We additionally release three datasets used in the paper:
- Weibo image tweets
- Twitter image tweets
- Wikipedia Picture of the Day (POTD) dataset.
As restricted by the Weibo and Twitter policy, we are only able to release the Post IDs. For POTD, we release the dataset with extracted features.
Please cite our AAAI'15 paper if you use our code or dataset. Thanks!
Author: Tao Chen (http://www.cs.jhu.edu/~taochen)
-
Change the configuration in config.init
-
Run java command:
java Main.java config.init
If you are training with a large dataset, please allocate more memory to JVM, e.g.,
java -Xmx2g Main.java config.init
This code invokes the pipeline of training, testing and evaluation. The evaluation is conducted in a text-based image retrieval task. Please see the paper for detailed description.

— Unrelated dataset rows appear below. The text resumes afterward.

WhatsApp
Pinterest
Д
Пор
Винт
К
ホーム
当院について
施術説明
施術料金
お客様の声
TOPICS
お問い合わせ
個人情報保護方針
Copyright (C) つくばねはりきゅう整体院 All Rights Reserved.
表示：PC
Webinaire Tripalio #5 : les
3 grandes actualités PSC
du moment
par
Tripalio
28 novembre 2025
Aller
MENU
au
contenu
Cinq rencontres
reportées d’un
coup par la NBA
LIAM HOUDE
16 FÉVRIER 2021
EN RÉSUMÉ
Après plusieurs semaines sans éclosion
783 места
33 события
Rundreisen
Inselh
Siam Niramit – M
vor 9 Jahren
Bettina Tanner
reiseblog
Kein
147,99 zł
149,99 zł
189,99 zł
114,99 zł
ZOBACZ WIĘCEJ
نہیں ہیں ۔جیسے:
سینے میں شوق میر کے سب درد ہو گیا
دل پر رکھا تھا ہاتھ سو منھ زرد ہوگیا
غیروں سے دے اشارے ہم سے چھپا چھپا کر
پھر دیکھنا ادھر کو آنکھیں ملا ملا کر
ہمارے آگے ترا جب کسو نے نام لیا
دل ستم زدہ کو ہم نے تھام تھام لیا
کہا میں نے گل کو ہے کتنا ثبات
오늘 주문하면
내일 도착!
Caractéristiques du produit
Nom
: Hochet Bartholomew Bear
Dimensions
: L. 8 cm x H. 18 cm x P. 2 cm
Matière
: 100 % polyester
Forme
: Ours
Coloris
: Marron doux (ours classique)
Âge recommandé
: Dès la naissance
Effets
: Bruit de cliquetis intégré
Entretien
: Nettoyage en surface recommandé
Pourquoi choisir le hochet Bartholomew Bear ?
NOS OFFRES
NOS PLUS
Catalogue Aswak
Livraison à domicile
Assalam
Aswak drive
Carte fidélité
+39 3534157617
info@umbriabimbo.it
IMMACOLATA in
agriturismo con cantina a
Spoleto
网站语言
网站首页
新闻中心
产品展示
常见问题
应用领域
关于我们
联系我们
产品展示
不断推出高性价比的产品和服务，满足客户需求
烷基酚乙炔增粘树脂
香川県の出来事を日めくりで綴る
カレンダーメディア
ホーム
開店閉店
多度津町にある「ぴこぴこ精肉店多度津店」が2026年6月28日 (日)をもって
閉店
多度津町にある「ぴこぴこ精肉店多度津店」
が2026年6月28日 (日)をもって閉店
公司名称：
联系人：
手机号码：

- Training set consists of three files:
- p_train_text.txt
- p_train_visual.txt
- p_train_emotion.txt
Each line contains the textual/visual/emotional word IDs (seperated by a whitespace) for a particular document. That is, the nth lines correspond to the nth document in the dataset. Note word IDs are continuous integers ( [0, vocabulary size-1])
- Test set consists of three files:
- p_test_text.txt
- p_test_visual.txt
- p_test_emotion.txt
The file formats are similar to the training set.
Please see the features of POTD dataset for an example.
-
Training (model)
File Description Dimension p_zt_t.txt textual topic word distribution (K+E) * T p_zv_t.txt image-visual topic word distribution K * C p_ze_t.txt image-emotion topic word distribution E * S p_t_r.txt textual word relevance distribution T * 2 p_d_zv.txt document visual-topic distribution D * K p_d_ze.txt document emotion-topic distribution D * E Notation:
- K/E is the number of visual/emotional topics.
- T/C/S is the vocabulary size of textual/visual/emotional words.
- D is the number of training documents.
-
Testing
File Description Dimension p_d_zv.txt document visual-topic distribution D * K p_d_ze.txt document emotion-topic distribution D * E Notation:
- K/E is the number of visual/emotional topics.
- D is the number of testing documents.
-
Evaluation
- result.csv: error rate against different top percentage of retrieved results
- top_results.csv: each line contains the top five results (image ID and score), along with ground truth and a random image for the query text.
Note the image IDs are continuous integers ([0, D-1]).